The scorching heat experienced in north western U.S., and Canada recently was unprecedented. The flooding experienced in Germany and Belgium in the last few weeks is probably the worst on record. The plight of the people in Madagascar is bringing scenes of famine to our screens again.
All these realities can be linked to climate change. Scientists are predicting a more frequent occurrence of these catastrophic events due to global warming and resultant change in our weather patterns.
These thoughts come to mind as we are invited to link the Word of God to our life situations. Each of the readings speak of satisfying the hunger of the crowds or meeting the needs and desires of the hungry heart. Both Elisha, the man of God, and Jesus, the Son of God, ask that whatever is available be given to the people to eat. In both instances there is doubt expressed if there will be enough to go ‘round. In fact, there was more than enough.
We are still in the middle of Covid – still uncertain of its long-term effect on the world. It is too early to say – we know many are suffering the effects of long Covid.
Overall, we are optimistic because of the development of vaccines and it has been great to witness. Yet we know that none are safe until all are safe. And the poor of the earth have not been vaccinated and despite generous commitments it is proving much too slow.
In regard to Covid – tomorrow sees the reopening of inside dining in pubs and restaurants with the signing of the necessary legislation by the President. The President also signed another piece of legislation which will have a more far-reaching impact on all our lives into this decade’s end and to 2050. It is called Climate Action and Low Carbon Development (Amendment Act 2021). Its content commits the nation to very ambitious reduction in carbon emissions into the foreseeable future. We will feel its first impact in this year’s budget and every other budget thereafter. Transport and agriculture will be hugely affected directly. It will affect us all on a practical level but it also has a deep spiritual dimension too. Pope Francis, for whom we pray for his recovery from his recent surgery, has designated this Sunday as Grandparents Day – a day in which the Church seeks to deepen our appreciation of the role of grandparents in family life – as those who can share the wisdom and inspiration with a new generation. To-day is a first but no doubt it is a theme we will enrich and draw from in the years ahead.

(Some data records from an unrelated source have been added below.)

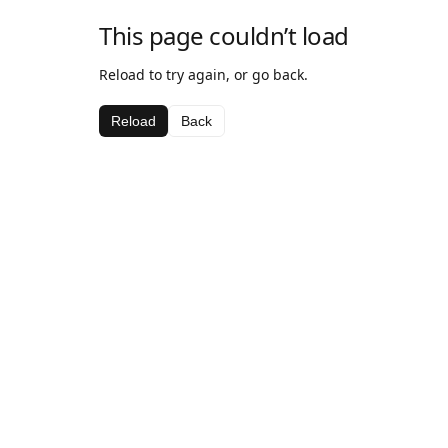
This page couldn’t load
Reload to try again, or go back.
Reload
Back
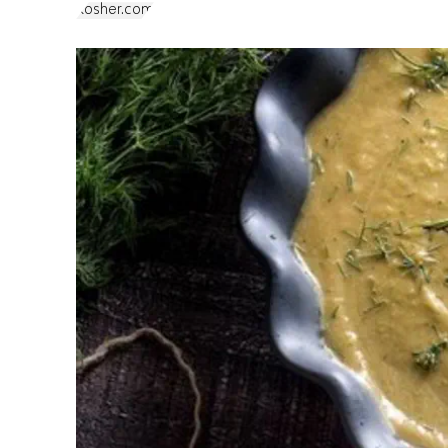
Kosher.com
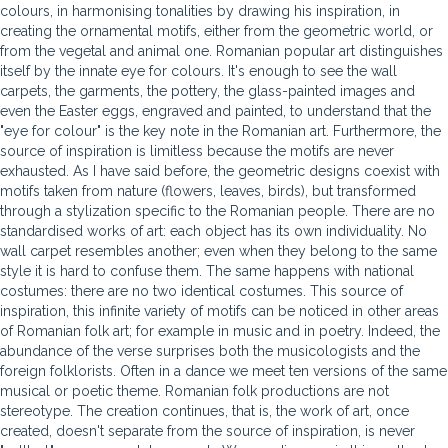
colours, in harmonising tonalities by drawing his inspiration, in
creating the ornamental motifs, either from the geometric world, or
from the vegetal and animal one. Romanian popular art distinguishes
itself by the innate eye for colours. It's enough to see the wall
carpets, the garments, the pottery, the glass-painted images and
even the Easter eggs, engraved and painted, to understand that the
"eye for colour" is the key note in the Romanian art. Furthermore, the
source of inspiration is limitless because the motifs are never
exhausted. As I have said before, the geometric designs coexist with
motifs taken from nature (flowers, leaves, birds), but transformed
through a stylization specific to the Romanian people. There are no
standardised works of art: each object has its own individuality. No
wall carpet resembles another; even when they belong to the same
style it is hard to confuse them. The same happens with national
costumes: there are no two identical costumes. This source of
inspiration, this infinite variety of motifs can be noticed in other areas
of Romanian folk art; for example in music and in poetry. Indeed, the
abundance of the verse surprises both the musicologists and the
foreign folklorists. Often in a dance we meet ten versions of the same
musical or poetic theme. Romanian folk productions are not
stereotype. The creation continues, that is, the work of art, once
created, doesn't separate from the source of inspiration, is never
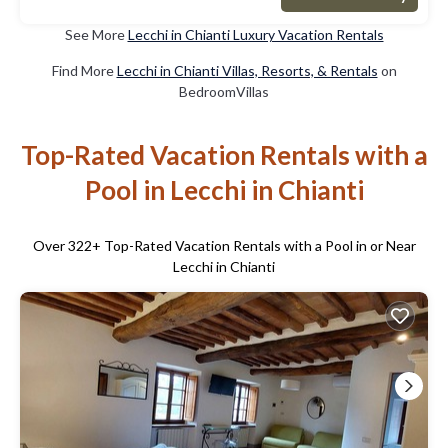
See More
Lecchi in Chianti Luxury Vacation Rentals
Find More
Lecchi in Chianti Villas, Resorts, & Rentals
on
BedroomVillas
Top-Rated Vacation Rentals with a
Pool in Lecchi in Chianti
Over
322
+ Top-Rated Vacation Rentals with a Pool in or Near
Lecchi in Chianti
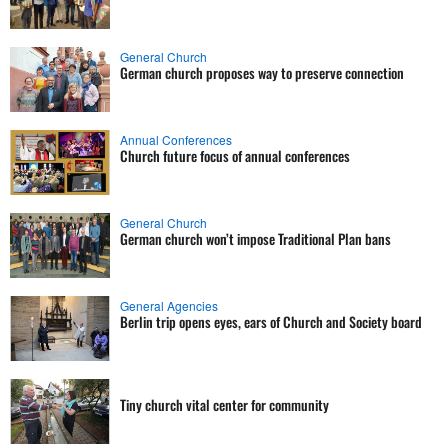
General Church
German church proposes way to preserve connection
Annual Conferences
Church future focus of annual conferences
General Church
German church won’t impose Traditional Plan bans
General Agencies
Berlin trip opens eyes, ears of Church and Society board
Tiny church vital center for community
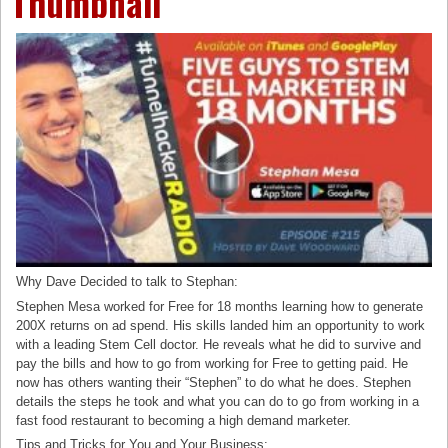
Thumbnail
Why Dave Decided to talk to Stephan:
Stephen Mesa worked for Free for 18 months learning how to generate
200X returns on ad spend. His skills landed him an opportunity to work
with a leading Stem Cell doctor. He reveals what he did to survive and
pay the bills and how to go from working for Free to getting paid. He
now has others wanting their “Stephen” to do what he does. Stephen
details the steps he took and what you can do to go from working in a
fast food restaurant to becoming a high demand marketer.
Tips and Tricks for You and Your Business:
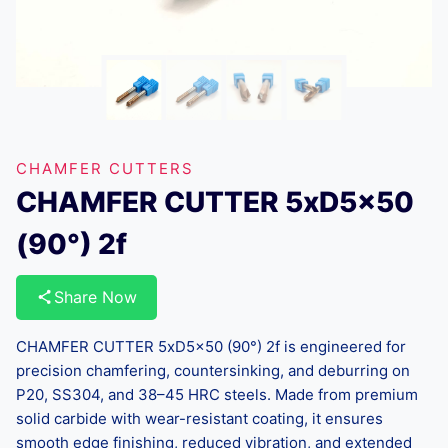
CHAMFER CUTTERS
CHAMFER CUTTER 5xD5x50
(90°) 2f
Share Now
CHAMFER CUTTER 5xD5x50 (90°) 2f is engineered for
precision chamfering, countersinking, and deburring on
P20, SS304, and 38–45 HRC steels. Made from premium
solid carbide with wear-resistant coating, it ensures
smooth edge finishing, reduced vibration, and extended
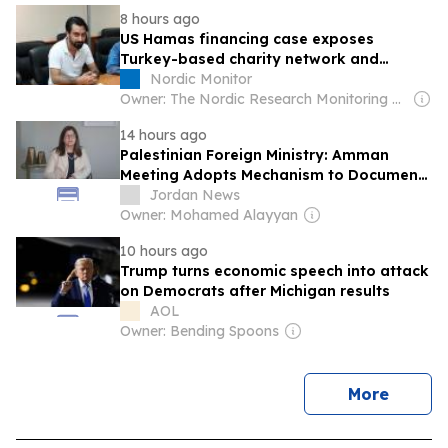
practices and aggressions targeting
8 hours ago
them
US Hamas financing case exposes
Turkey-based charity network and
Erdogan gov’t
Nordic Monitor
Owner: The Nordic Research Monitoring Network
14 hours ago
Palestinian Foreign Ministry: Amman
Meeting Adopts Mechanism to Document
Israeli Violations
Jordan News
Owner: Mohamed Alayyan
10 hours ago
Trump turns economic speech into attack
on Democrats after Michigan results
AOL
Owner: Bending Spoons
news
More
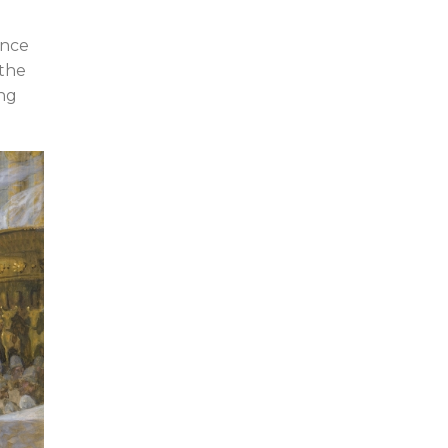
ence
 the
ing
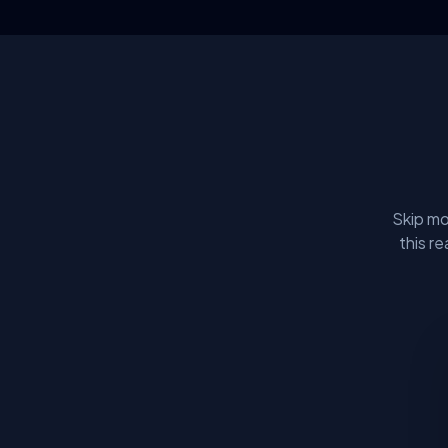
Skip mo
this r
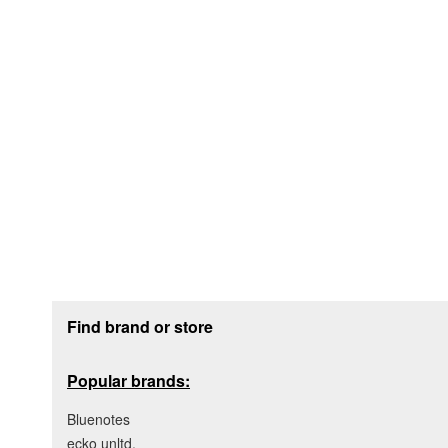
Footer section
Find brand or store
Popular brands:
Bluenotes
ecko unltd.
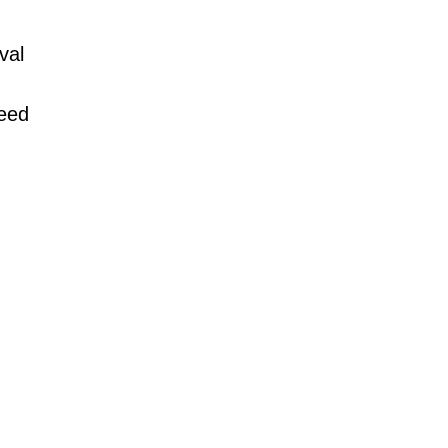
val
need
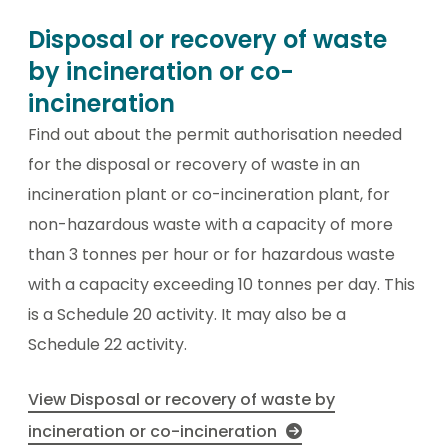
Disposal or recovery of waste
by incineration or co-
incineration
Find out about the permit authorisation needed
for the disposal or recovery of waste in an
incineration plant or co-incineration plant, for
non-hazardous waste with a capacity of more
than 3 tonnes per hour or for hazardous waste
with a capacity exceeding 10 tonnes per day. This
is a Schedule 20 activity. It may also be a
Schedule 22 activity.
View Disposal or recovery of waste by
incineration or co-incineration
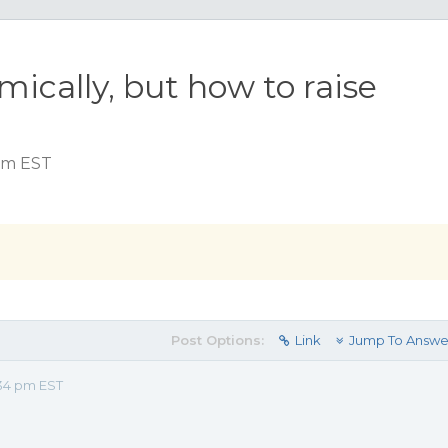
ically, but how to raise
 pm EST
Post Options:
Link
Jump To Answe
34 pm EST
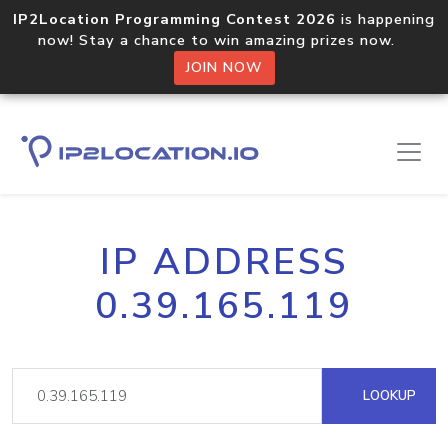
IP2Location Programming Contest 2026
is happening
now! Stay a chance to win amazing prizes now.
JOIN NOW
IP ADDRESS
0.39.165.119
LOOKUP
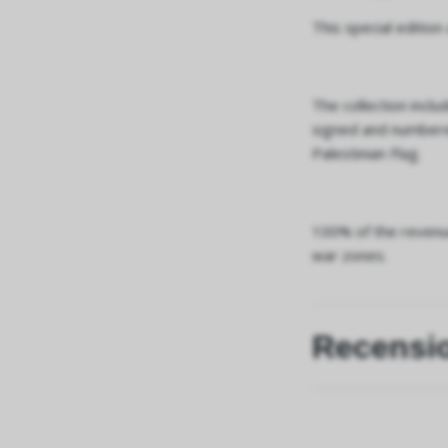
This special edition
The collection inclu
signed and numbered
Palestinian Flag.
100% of the revenue
war zones.
Recensi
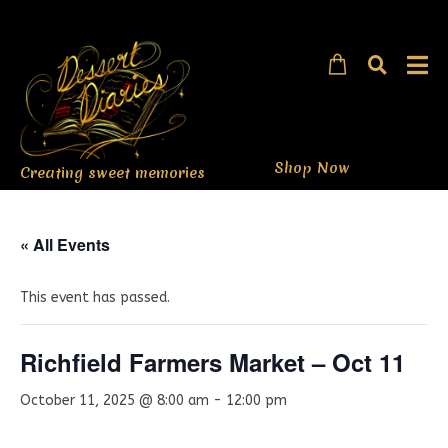
Shop Now
Creating sweet memories
« All Events
This event has passed.
Richfield Farmers Market – Oct 11
October 11, 2025 @ 8:00 am
-
12:00 pm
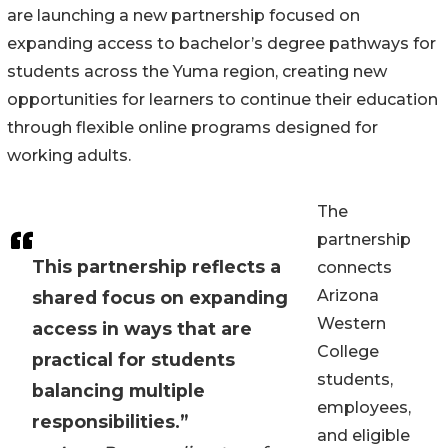
are launching a new partnership focused on
expanding access to bachelor’s degree pathways for
students across the Yuma region, creating new
opportunities for learners to continue their education
through flexible online programs designed for
working adults.
The
partnership
This partnership reflects a
connects
Arizona
shared focus on expanding
Western
access in ways that are
College
practical for students
students,
balancing multiple
employees,
responsibilities.”
and eligible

Probably, of greater immediate importance for us are his two letters Laudato Si (2015) – on care for the earth and Fratelli Tutti (2020) – on care for the whole human family. These messages from Pope Francis have been built on the thought and teaching of the Popes who have preceded him. Yet Pope Francis, through the guidance of the Holy Spirit brings a special insight and teaching for the Church and the world. He takes the expertise of the scientists on board and fuses their knowledge with inspiration and the vision of God, our Creator, made known in Jesus, Our Lord, our brother and Saviour.
Pope Francis speaks of a human ecology, an environment which enables the human person, women and men, girls and boys, live with dignity and purpose. He speaks too, of an ecological conversion and commitment whereby each of us undergo an inner change so that we see and understand our care for each other and our care for the environment not as some added extra to life but as part and parcel of our inner, spiritual life. And when we do, we become agents of climate justice by which we lessen the impact of climate change in Madagascar, Kenya, South Sudan and other parts of the world which are vulnerable.
In this way our ecological conversion is a green shoot in contributing to the common good of humanity.
Currently, the so-called developed world is addicted to consumption, disposal and novelty. The crowds of our time, hunger for the basics of food, security and shelter. Covid reminds the world of our time, that none are safe until all are safe.